Exercise
Return nothing except the lines from the one that contains "estatales, el Ejecutivo puso en marcha el" through the end of the material below, each exactly as given.

Information
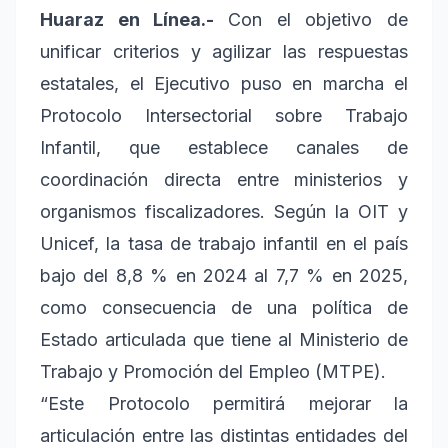
Huaraz en Línea.-
Con el objetivo de
unificar criterios y agilizar las respuestas
estatales, el Ejecutivo puso en marcha el
Protocolo Intersectorial sobre Trabajo
Infantil, que establece canales de
coordinación directa entre ministerios y
organismos fiscalizadores. Según la OIT y
Unicef, la tasa de trabajo infantil en el país
bajo del 8,8 % en 2024 al 7,7 % en 2025,
como consecuencia de una política de
Estado articulada que tiene al Ministerio de
Trabajo y Promoción del Empleo (MTPE).
“Este Protocolo permitirá mejorar la
articulación entre las distintas entidades del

Problem solution
estatales, el Ejecutivo puso en marcha el
Protocolo Intersectorial sobre Trabajo
Infantil, que establece canales de
coordinación directa entre ministerios y
organismos fiscalizadores. Según la OIT y
Unicef, la tasa de trabajo infantil en el país
bajo del 8,8 % en 2024 al 7,7 % en 2025,
como consecuencia de una política de
Estado articulada que tiene al Ministerio de
Trabajo y Promoción del Empleo (MTPE).
“Este Protocolo permitirá mejorar la
articulación entre las distintas entidades del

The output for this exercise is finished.